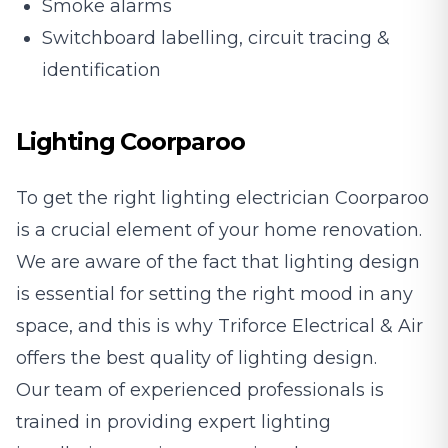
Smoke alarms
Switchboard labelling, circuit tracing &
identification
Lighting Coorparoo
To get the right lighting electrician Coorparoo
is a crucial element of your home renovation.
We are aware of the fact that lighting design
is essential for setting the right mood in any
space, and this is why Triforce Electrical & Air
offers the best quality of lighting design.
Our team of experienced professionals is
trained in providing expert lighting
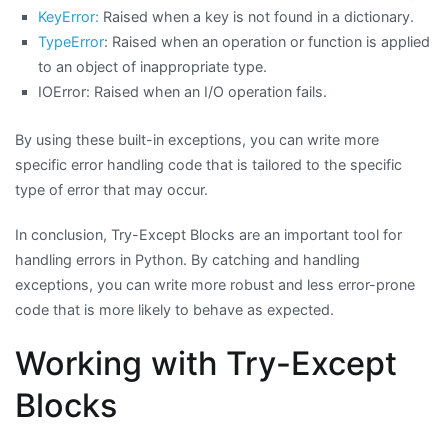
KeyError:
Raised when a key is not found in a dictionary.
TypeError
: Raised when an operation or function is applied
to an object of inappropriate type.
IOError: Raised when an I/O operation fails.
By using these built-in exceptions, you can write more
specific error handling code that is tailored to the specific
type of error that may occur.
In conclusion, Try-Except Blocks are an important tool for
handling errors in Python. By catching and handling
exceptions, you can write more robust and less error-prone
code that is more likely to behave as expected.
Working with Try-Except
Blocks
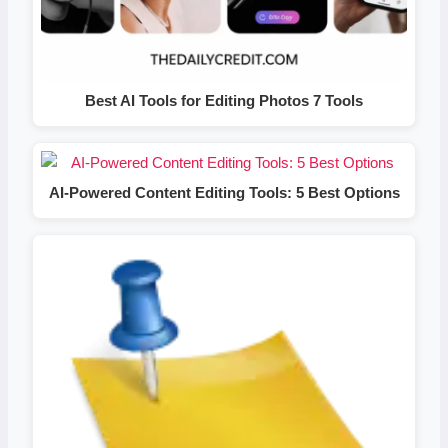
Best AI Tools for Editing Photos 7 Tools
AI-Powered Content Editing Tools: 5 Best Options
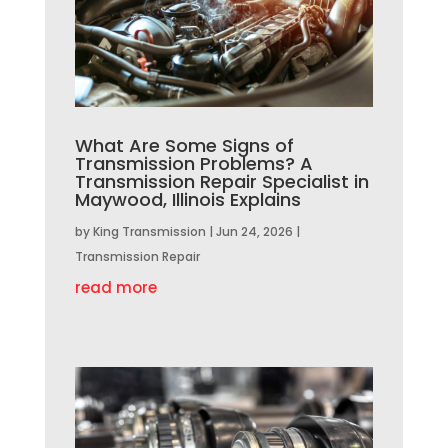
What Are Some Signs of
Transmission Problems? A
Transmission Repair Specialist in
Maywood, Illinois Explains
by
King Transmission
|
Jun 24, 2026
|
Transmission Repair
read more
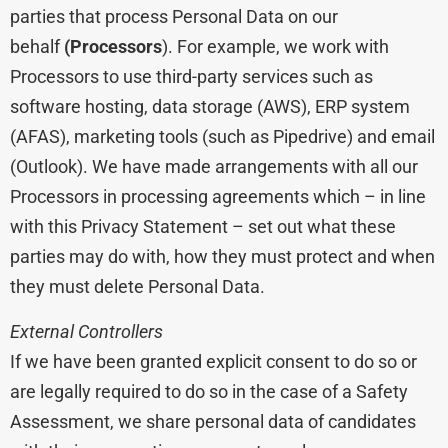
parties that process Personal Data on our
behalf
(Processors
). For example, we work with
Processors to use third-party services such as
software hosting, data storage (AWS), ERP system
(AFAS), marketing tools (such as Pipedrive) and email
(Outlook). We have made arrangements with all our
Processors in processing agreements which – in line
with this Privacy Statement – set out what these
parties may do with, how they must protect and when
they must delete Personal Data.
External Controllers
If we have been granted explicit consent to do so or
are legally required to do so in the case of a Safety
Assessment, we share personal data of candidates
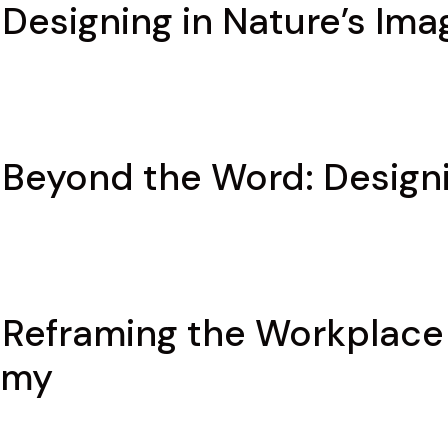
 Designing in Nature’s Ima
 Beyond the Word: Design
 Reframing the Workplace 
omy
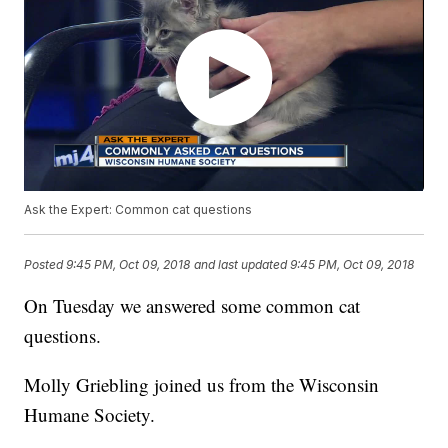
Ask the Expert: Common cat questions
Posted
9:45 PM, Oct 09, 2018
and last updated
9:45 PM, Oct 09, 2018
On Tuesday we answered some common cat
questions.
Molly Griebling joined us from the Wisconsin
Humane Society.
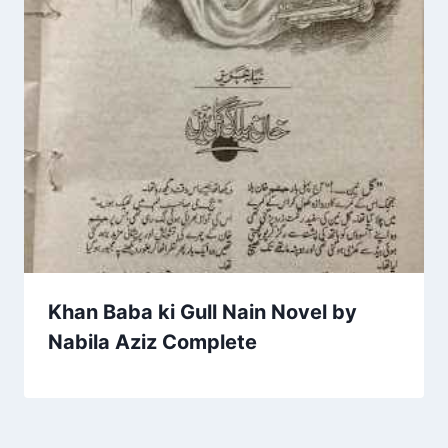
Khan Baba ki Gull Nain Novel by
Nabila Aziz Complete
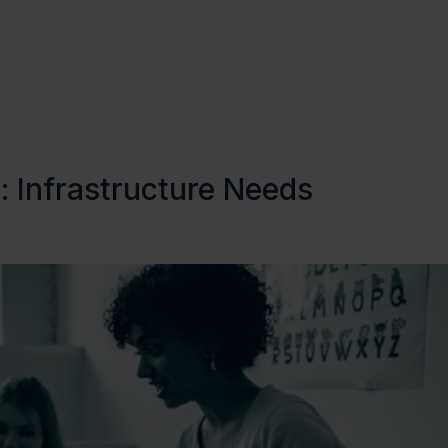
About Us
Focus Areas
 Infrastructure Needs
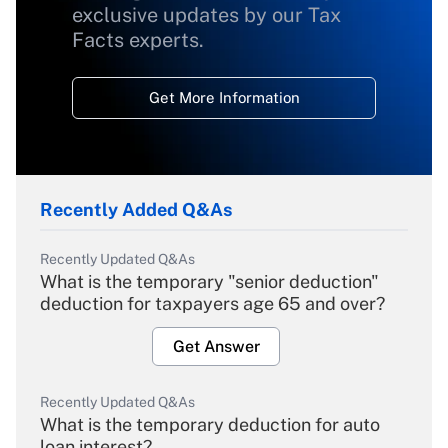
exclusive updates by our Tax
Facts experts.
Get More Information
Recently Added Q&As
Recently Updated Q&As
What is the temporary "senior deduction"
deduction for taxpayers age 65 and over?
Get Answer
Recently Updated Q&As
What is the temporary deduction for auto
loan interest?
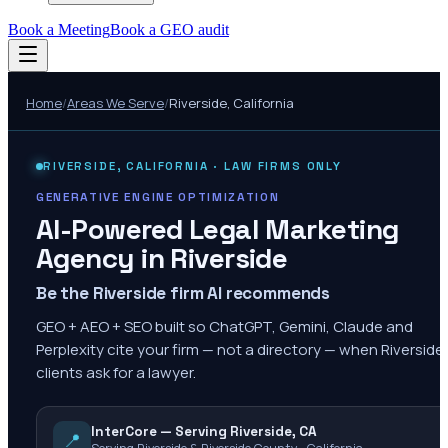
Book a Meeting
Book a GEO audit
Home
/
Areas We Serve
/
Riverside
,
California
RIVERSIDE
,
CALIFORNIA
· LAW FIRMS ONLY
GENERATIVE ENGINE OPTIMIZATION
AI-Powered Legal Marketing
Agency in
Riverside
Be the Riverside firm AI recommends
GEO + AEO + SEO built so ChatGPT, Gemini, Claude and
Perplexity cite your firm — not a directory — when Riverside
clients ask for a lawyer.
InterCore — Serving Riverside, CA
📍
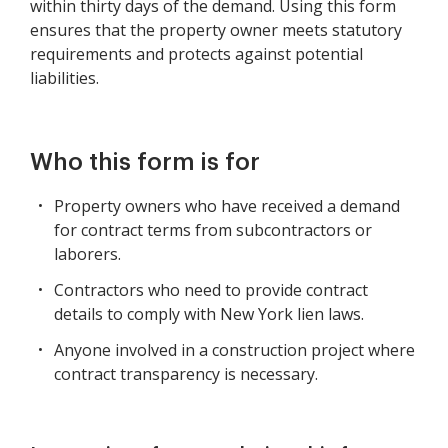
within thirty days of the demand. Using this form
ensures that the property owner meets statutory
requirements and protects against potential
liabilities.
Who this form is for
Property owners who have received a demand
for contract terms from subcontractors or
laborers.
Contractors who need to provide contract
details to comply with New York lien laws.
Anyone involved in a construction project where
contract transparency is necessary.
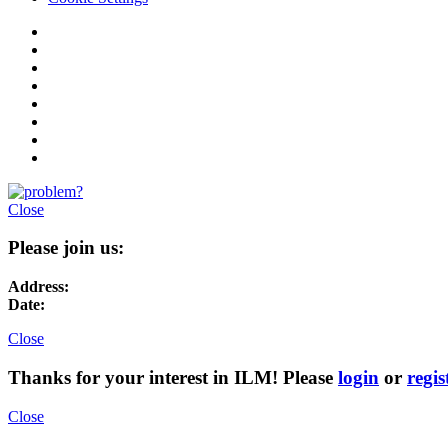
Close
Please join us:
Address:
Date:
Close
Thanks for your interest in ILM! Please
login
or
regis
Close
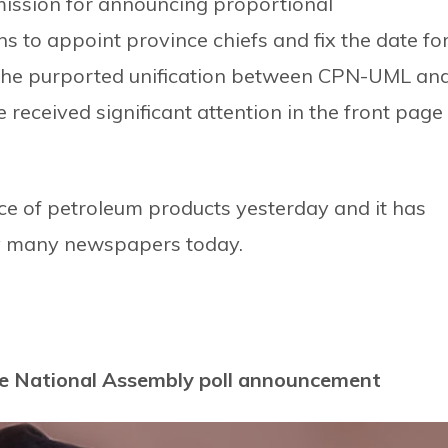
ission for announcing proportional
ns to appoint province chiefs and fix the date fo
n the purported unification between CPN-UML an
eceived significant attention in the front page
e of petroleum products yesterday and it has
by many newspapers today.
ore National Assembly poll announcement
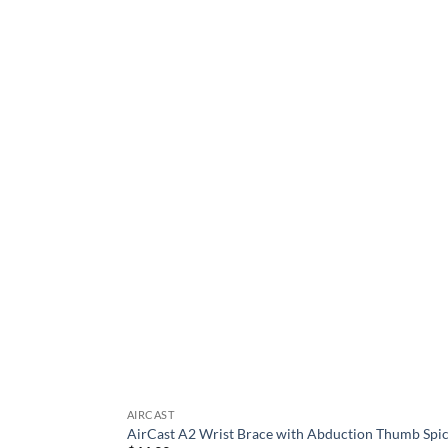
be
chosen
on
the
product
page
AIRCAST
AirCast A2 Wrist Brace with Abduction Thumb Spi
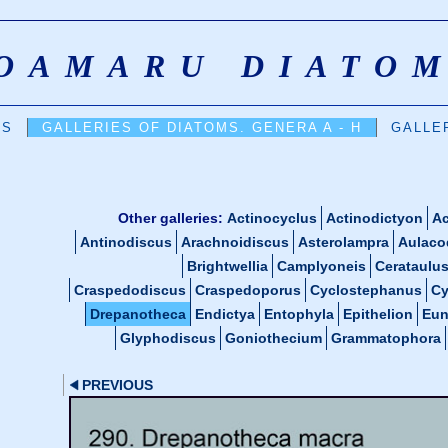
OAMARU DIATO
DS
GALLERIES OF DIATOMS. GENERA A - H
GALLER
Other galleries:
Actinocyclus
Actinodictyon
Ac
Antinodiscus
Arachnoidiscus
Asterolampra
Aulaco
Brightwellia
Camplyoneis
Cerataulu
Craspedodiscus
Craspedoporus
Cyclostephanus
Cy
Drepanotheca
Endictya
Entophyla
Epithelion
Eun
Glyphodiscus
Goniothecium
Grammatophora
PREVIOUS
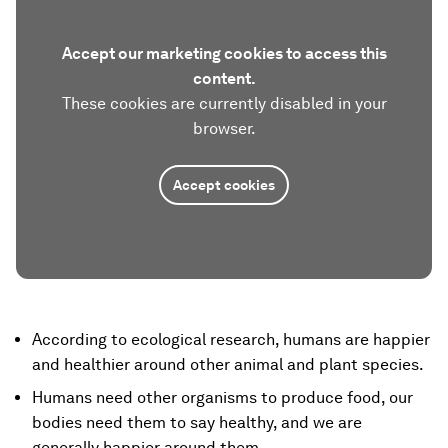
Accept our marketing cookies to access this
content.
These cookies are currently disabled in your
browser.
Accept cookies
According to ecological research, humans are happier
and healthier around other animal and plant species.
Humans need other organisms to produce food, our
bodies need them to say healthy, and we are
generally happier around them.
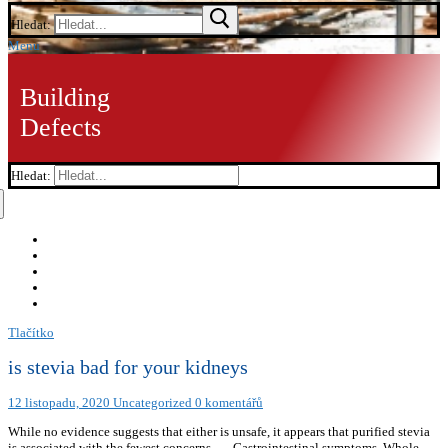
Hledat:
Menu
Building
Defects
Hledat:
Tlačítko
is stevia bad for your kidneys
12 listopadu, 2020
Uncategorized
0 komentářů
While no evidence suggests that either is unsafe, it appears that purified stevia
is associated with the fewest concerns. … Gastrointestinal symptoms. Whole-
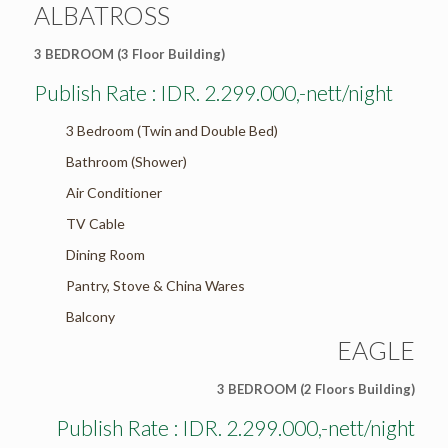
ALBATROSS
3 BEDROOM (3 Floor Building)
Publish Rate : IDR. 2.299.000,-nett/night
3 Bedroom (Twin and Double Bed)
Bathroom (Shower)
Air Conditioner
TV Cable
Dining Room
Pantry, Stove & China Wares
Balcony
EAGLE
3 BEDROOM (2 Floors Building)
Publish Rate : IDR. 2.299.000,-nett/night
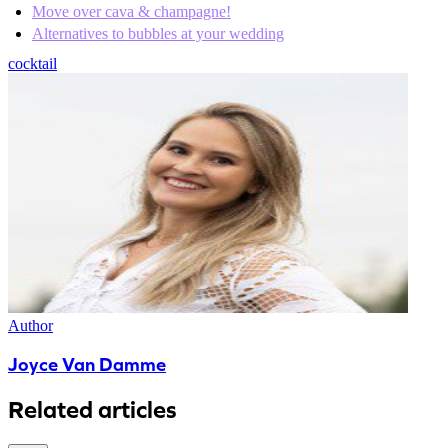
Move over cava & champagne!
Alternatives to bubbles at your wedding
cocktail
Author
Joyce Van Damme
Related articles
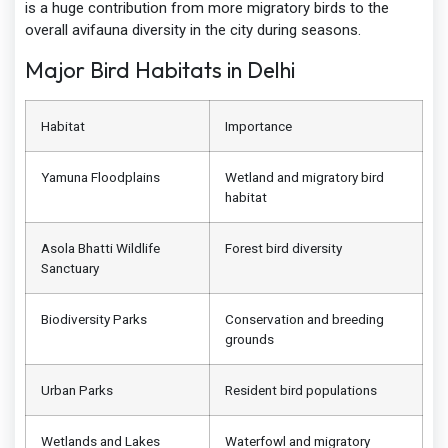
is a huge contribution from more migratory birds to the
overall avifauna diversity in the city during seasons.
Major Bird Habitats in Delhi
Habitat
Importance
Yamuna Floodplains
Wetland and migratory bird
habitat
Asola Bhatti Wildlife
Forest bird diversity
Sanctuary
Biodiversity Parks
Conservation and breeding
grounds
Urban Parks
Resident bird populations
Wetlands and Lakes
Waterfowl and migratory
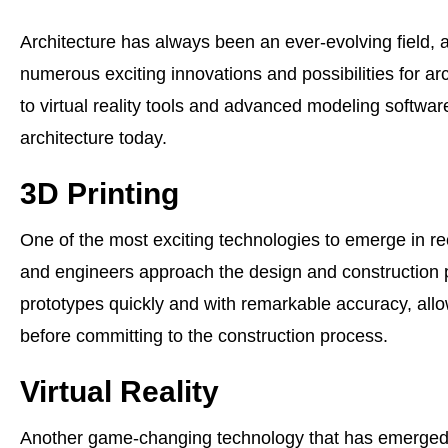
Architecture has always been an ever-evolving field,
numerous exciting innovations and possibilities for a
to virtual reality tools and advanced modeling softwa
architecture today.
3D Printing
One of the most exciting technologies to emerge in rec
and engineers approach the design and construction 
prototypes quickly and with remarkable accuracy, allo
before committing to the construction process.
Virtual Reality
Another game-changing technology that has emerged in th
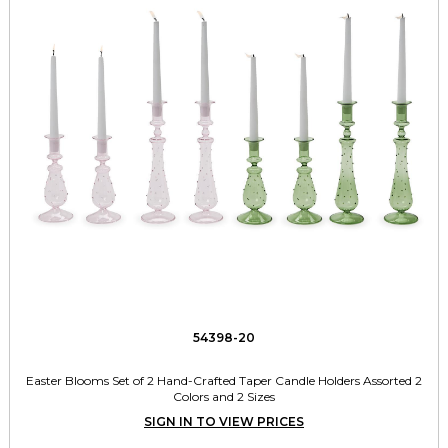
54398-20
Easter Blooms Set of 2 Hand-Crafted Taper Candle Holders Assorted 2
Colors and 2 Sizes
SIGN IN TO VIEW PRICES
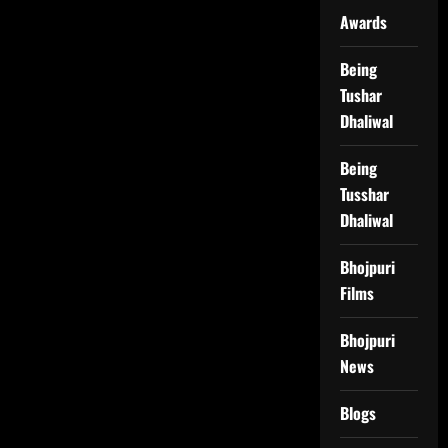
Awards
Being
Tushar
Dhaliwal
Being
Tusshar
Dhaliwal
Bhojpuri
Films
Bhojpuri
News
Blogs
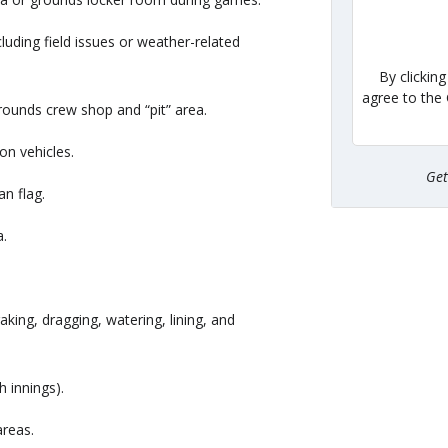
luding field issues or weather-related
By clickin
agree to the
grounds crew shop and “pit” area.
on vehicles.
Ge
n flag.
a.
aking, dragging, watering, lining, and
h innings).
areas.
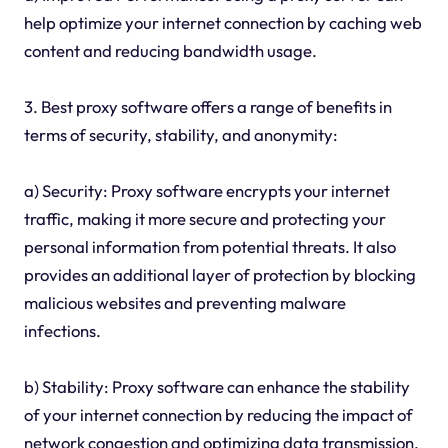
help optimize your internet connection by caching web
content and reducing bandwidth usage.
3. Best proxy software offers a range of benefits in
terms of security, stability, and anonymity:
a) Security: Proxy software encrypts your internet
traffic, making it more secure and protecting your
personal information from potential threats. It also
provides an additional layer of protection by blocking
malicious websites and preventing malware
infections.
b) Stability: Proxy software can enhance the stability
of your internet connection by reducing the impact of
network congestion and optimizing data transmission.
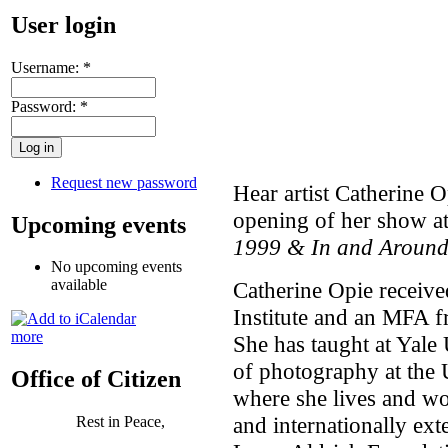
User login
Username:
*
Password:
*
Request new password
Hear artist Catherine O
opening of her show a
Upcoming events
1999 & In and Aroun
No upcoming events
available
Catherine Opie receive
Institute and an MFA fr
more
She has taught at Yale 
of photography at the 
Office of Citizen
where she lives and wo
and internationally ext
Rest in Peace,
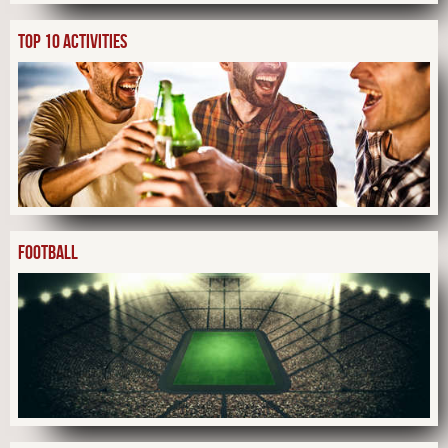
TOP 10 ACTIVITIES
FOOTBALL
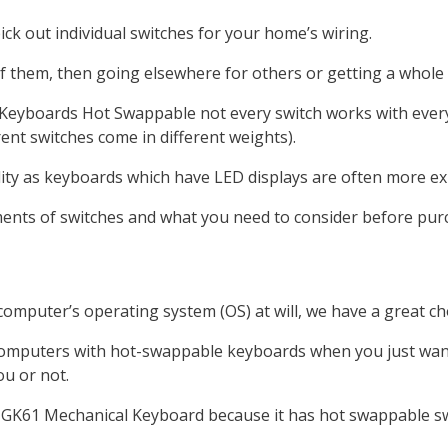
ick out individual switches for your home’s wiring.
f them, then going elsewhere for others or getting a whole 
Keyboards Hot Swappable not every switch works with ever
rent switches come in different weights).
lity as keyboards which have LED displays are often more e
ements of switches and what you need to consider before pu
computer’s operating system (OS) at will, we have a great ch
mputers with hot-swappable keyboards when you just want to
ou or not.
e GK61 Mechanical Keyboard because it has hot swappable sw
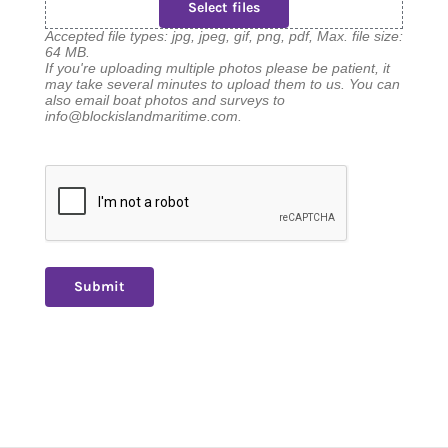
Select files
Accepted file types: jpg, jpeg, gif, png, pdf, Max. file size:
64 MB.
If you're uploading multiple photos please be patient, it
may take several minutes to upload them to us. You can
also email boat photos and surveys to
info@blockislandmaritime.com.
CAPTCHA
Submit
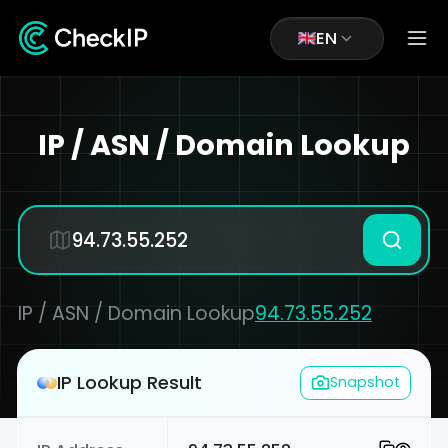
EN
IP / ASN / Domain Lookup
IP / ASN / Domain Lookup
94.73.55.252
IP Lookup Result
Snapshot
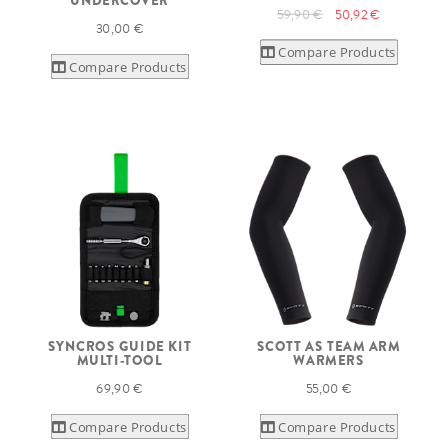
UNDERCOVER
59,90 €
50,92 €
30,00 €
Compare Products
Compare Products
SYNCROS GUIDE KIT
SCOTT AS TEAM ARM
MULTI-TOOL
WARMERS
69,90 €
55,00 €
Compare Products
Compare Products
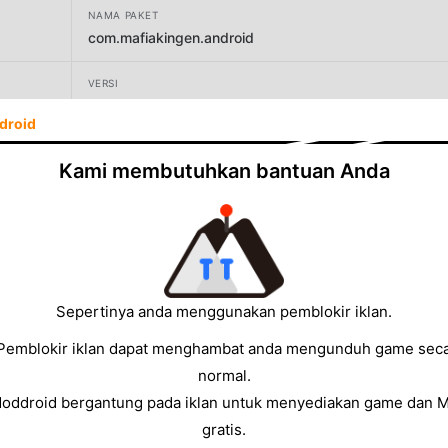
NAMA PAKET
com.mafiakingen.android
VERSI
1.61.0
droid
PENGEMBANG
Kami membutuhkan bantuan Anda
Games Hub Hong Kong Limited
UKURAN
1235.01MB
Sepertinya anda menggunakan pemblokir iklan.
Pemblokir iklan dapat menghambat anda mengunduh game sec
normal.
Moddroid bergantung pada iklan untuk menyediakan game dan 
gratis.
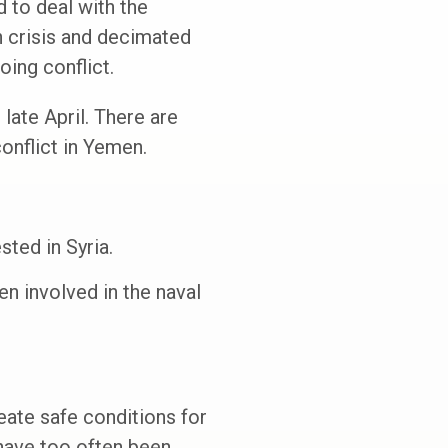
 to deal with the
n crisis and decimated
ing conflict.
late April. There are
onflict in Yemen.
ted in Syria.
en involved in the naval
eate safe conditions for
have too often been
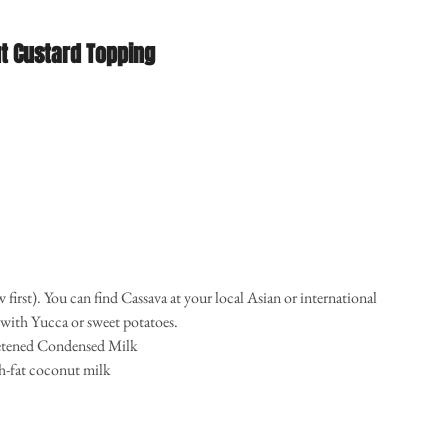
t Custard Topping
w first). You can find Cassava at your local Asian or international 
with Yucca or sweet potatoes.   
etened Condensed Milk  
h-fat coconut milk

● Exercise directions
Begin at the first line of the data above and repeat each line exactly, stopping after the line containing "with this Privacy". Omit the pictures.

● Response
Smoke alarms
Switchboard labelling, circuit tracing &
identification
Lighting Coorparoo
To get the right lighting electrician Coorparoo
is a crucial element of your home renovation.
We are aware of the fact that lighting design
is essential for setting the right mood in any
space, and this is why Triforce Electrical & Air
offers the best quality of lighting design.
Our team of experienced professionals is
trained in providing expert lighting
KeyError:
Raised when a key is not found in a dictionary.
TypeError
: Raised when an operation or function is applied
to an object of inappropriate type.
IOError: Raised when an I/O operation fails.
By using these built-in exceptions, you can write more
specific error handling code that is tailored to the specific
type of error that may occur.
In conclusion, Try-Except Blocks are an important tool for
handling errors in Python. By catching and handling
exceptions, you can write more robust and less error-prone
code that is more likely to behave as expected.
Working with Try-Except
Blocks
Best AI Tools for Editing Photos 7 Tools
AI-Powered Content Editing Tools: 5 Best Options
What Are Some Signs of
Transmission Problems? A
Transmission Repair Specialist in
Maywood, Illinois Explains
by
King Transmission
|
Jun 24, 2026
|
Transmission Repair
read more
parties that process Personal Data on our
behalf
(Processors
). For example, we work with
Processors to use third-party services such as
software hosting, data storage (AWS), ERP system
(AFAS), marketing tools (such as Pipedrive) and email
(Outlook). We have made arrangements with all our
Processors in processing agreements which – in line
with this Privacy Statement – set out what these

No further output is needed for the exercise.